Opinion ID: 479235
Heading Depth: 2
Heading Rank: 7

Heading: claims of double jeopardy

Text: 143 Defendant makes two arguments based on the guaranty against double jeopardy.
144 He asserts that the evidence at the first trial was insufficient as a matter of law to support a verdict of guilty. Relying on Burks v. United States, 437 U.S. 1, 98 S.Ct. 2141, 57 L.Ed.2d 1 (1978), he contends that retrial resulted in second jeopardy and was therefore barred. 145 Defendant's brief on the insufficiency of the evidence at the first trial is not persuasive. We are satisfied, however, that we need not examine that record. 146 More recent decisions, distinguishing Burks, make it plain that a trial court's declaration of a mistrial following a hung jury is not an event that terminates the original jeopardy to which petitioner was subjected.... Regardless of the sufficiency of the evidence at petitioner's first trial, he has no valid double jeopardy claim to prevent his retrial. Richardson v. United States, 468 U.S. 317, 326, 104 S.Ct. 3081, 3086, 82 L.Ed.2d 242 (1984), quoting 104 S.Ct. at page 3085, Justices of Boston Municipal Court v. Lydon, 466 U.S. 294, 104 S.Ct. 1805, 80 L.Ed.2d 311 (1984) (footnote omitted).

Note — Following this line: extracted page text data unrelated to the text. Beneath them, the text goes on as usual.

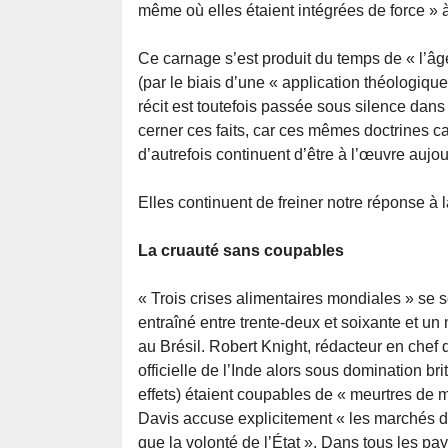
même où elles étaient intégrées de force »
Ce carnage s’est produit du temps de « l’âge 
(par le biais d’une « application théologiqu
récit est toutefois passée sous silence dans
cerner ces faits, car ces mêmes doctrines cap
d’autrefois continuent d’être à l’œuvre aujou
Elles continuent de freiner notre réponse à l
La cruauté sans coupables
« Trois crises alimentaires mondiales » se s
entraîné entre trente-deux et soixante et un
au Brésil. Robert Knight, rédacteur en chef
officielle de l’Inde alors sous domination b
effets) étaient coupables de « meurtres de 
Davis accuse explicitement « les marchés de
que la volonté de l’État ». Dans tous les pa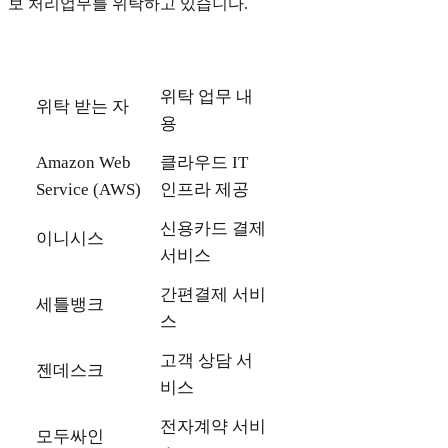
보 처리업무를 위탁하고 있습니다.
위탁 업무 내
위탁 받는 자
용
Amazon Web
클라우드 IT
Service (AWS)
인프라 제공
신용카드 결제
이니시스
서비스
간편결제 서비
세틀뱅크
스
고객 상담 서
젠데스크
비스
전자계약 서비
모두싸인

147 At the second trial the government introduced evidence not presented at the first trial. Defendant argues without citation of apposite authority, that this subjected him to double jeopardy. 148 Richardson established that retrial after a trial at which the jury could not agree was a continuation of original jeopardy, and we see no theory under which strengthening the case at the second trial changes that proposition. 149 Defendant has brought to our attention United States v. Gulledge, 739 F.2d 582 (11th Cir.1984), dismissing an interlocutory appeal based on claims that a second trial would be second jeopardy because of insufficiency of evidence at the first trial, and that the double jeopardy clause would bar additional evidence at the second trial. Defendant relies on language in Gulledge indicating that the additional evidence point could be raised on appeal from the final judgment. If the language suggests that such claim would have possible merit, we think the suggestion could not be squared with Richardson.